I also had a top secret meeting last week that I can’t talk about, so you’ll have to stay tuned to see what that is all about…it’s pretty cool…well I think it is anyway! Seems winter is getting one last kick at the can before it leaves us and makes way for sunny, sunny days. We’re still taking bookings for 2010 and we’re meeting with couples who want to get a head start on their 2011 weddings. It’s never too soon to book a Wedding Planner to make sure you get the vendors, venue and dream wedding you want. Click here to secure your free consultation with us info@fireflyoccasions.com.
By Simon Daykin
Throughout the history of weddings there has always been that one guy…the guy who sets up camp at the bar and then does really stupid stuff. He thinks it’s hilarious, but it’s really not. He may steal the mic, try to heckle the speech makers or get too “friendly” with the female guests, bridesmaids or hotel staff. It’s usually a touchy subject on how to handle this type of a fellow so I thought I’d impart some insight to the issue. No, it doesn’t involve large men, big sticks and bruises. But it needs to be addressed and I’m gonna address it! Rule number one…the Groom is NEVER involved, and a wise man once said…”Be nice…until it’s time not to be nice.”
A Planner Can Do More Than Plan
I can’t tell you how many people I have been asked to “cut off” at the bar! I don’t like doing it, but sometimes it needs to be done. Also, most wedding planners don’t come with a guy on staff. Luckily, www.fireflyoccasions.com usually does. If you find yourself having to deal with THAT guy at your wedding, you (as the Groom) never get involved! Your first plan of attack is to go to your planner, let them know what is going on and have them deal with it. This way, you don’t get dragged into the problem, especially if it’s a family member or close friend. This way the planner is the bad guy and your family Christmas dinner will be free of “hey, remember when you cut me off at your wedding…you little wanker” comments. Planners know how to deal with these issues and to be honest, it’s your day, you need to enjoy it and this will not be fun for you in any way shape or form.
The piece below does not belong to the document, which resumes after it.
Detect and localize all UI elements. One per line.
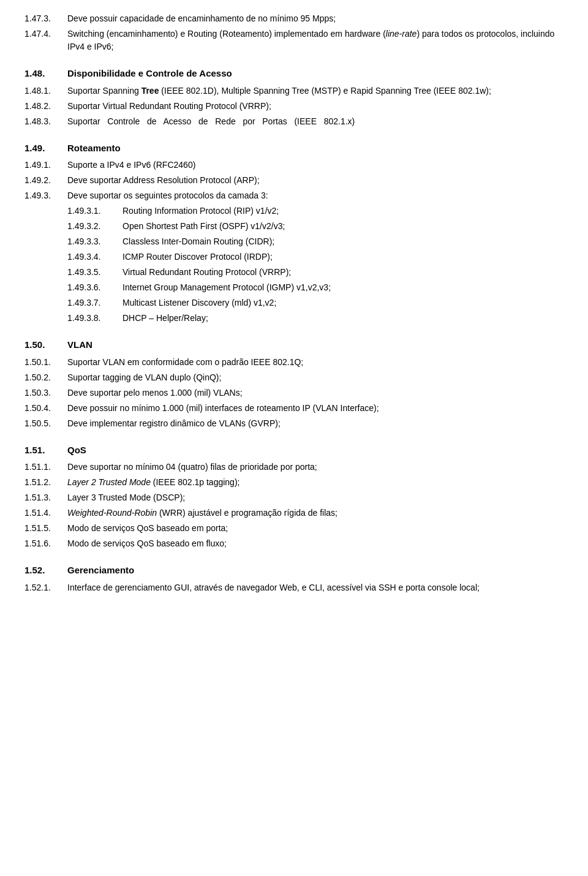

You’re Paying Them, So Use Them
The hotel staff is there to help you! So if you don’t have a planner (shame
on you) head over to the nearest hotel staff and let them know the deal. It can be the server at your table or you can ask the server to send over the banquet manager. Fill them in on the details and tell them what you want to be done. Don’t leave any room for error. You can ask them to “keep an eye” on the person, or just cut them off. If they are going to cut them off, I suggest having a couple (depending on the size of the guest) of staff at the bar when the barkeep tells the guest the sad, sad news. Things may get heated, but the staff will know what to do. If the guests comes to you after the fact. Tell your guests that the hotel has rules and they were just following them. Again, this shifts any blame AWAY from you and all is well with the world.
When All Else Fails, Call In The Groomsmen
This one can be a bit dodgy so play it by ear and know that I say this as a last resort. Usually coz the groomsmen have also been drinking and may know this guy so it can be tough. But in tough times, you need tough men. You can still have the barkeep cut the guest off, but send the groomsmen over to help escort that guest out of the area. Make sure they get up to their room and let the staff and groomsmen know to keep an eye out for them should they return. If they do see that guest again, head over to the hotel staff, don’t let the groomsmen handle it, unless you trust them! Tell them to be nice…the last thing you need is a “scene” at your wedding. I heard of a wedding were Granny got tasered…seriously, true story!!! And that is not what you want.
Simon’s Gutsy Groom Advice
Everyone loves the sweet nectar, and weddings seem to be a free for all when it comes to drinking, that one event when you can go balls to the wall. Well, not so! Guests need to be respectful of you and your Bride. Sure, get wasted and have a nap at a table if you need to, but don’t go overboard and make an ass of yourself. They are still a guest and should behave like this is your home.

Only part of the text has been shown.